* PROBLEM DESCRIPTION
The answer must be an exact copy of every entry, with no pictures in it.

* DATA RECORDS
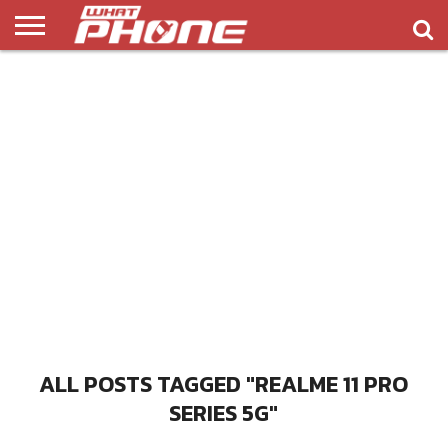
ข่าว
รีวิว
ทิป
แอพ
เกมส์
บทความ
COMPARISON
ติดต่อ
API
&
พลิ
เรา
NEW
ทริค
เคชั่น
ALL POSTS TAGGED "REALME 11 PRO
SERIES 5G"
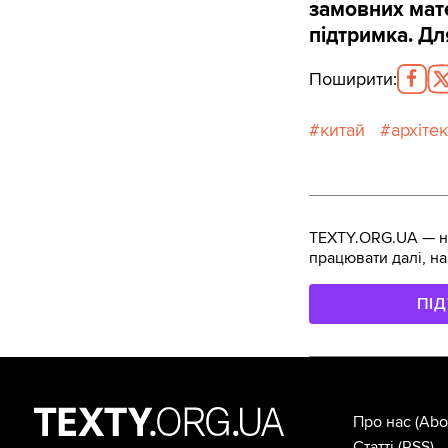
замовних мате
підтримка. Дл
Поширити
:
китай
архіте
TEXTY.ORG.UA — не
працювати далі, на
ПІ
Про нас
(Abo
Статті
(RSS)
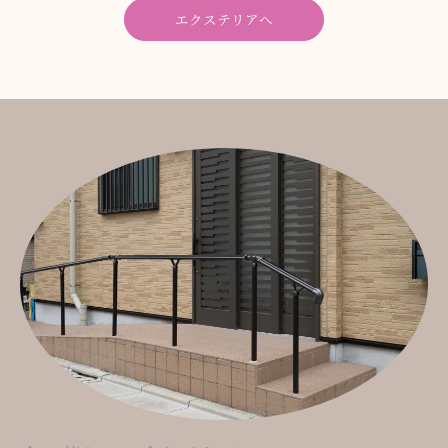
エクステリアへ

* ANSWER FOR THE TASK
ข่าว
รีวิว
ทิป
แอพ
เกมส์
บทความ
COMPARISON
ติดต่อ
API
&
พลิ
เรา
NEW
ทริค
เคชั่น
ALL POSTS TAGGED "REALME 11 PRO
SERIES 5G"
замовних мате
підтримка. Дл
Поширити
:
китай
архіте
TEXTY.ORG.UA — не
працювати далі, на
ПІ
Про нас
(Abo
Статті
(RSS)
エクステリアへ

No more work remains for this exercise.